## WHAT YOU HAVE TO DO:
Return each record unchanged and drop the images.

## INPUT MATERIAL:
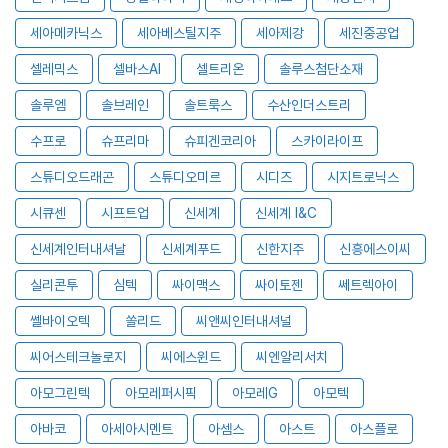
세아메카닉스
세아베스틸지주
세아제강
세진중공업
셀레믹스
셀바스AI
셀트리온
솔루스첨단소재
솔루엠
솔브레인
솔트룩스
수산인더스트리
수프로
슈프리마
슈피겐코리아
스카이라이프
스튜디오드래곤
스튜디오미르
시디즈
시지트로닉스
시큐센
시프트업
신세계
신세계 I&C
신세계인터내셔날
신세계푸드
신한지주
신흥에스이씨
실리콘투
심텍
싸이맥스
싸이토젠
쎄트렉아이
쎌바이오텍
쏠리드
씨앤씨인터내셔널
씨어스테크놀로지
씨에스윈드
씨엔알리서치
아모그린텍
아모레퍼시픽
아모레G
아모텍
아바코
아세아시멘트
아셈스
아스트
아스플로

## ANSWER TO THIS PROBLEM:
세아메카닉스
세아베스틸지주
세아제강
세진중공업
셀레믹스
셀바스AI
셀트리온
솔루스첨단소재
솔루엠
솔브레인
솔트룩스
수산인더스트리
수프로
슈프리마
슈피겐코리아
스카이라이프
스튜디오드래곤
스튜디오미르
시디즈
시지트로닉스
시큐센
시프트업
신세계
신세계 I&C
신세계인터내셔날
신세계푸드
신한지주
신흥에스이씨
실리콘투
심텍
싸이맥스
싸이토젠
쎄트렉아이
쎌바이오텍
쏠리드
씨앤씨인터내셔널
씨어스테크놀로지
씨에스윈드
씨엔알리서치
아모그린텍
아모레퍼시픽
아모레G
아모텍
아바코
아세아시멘트
아셈스
아스트
아스플로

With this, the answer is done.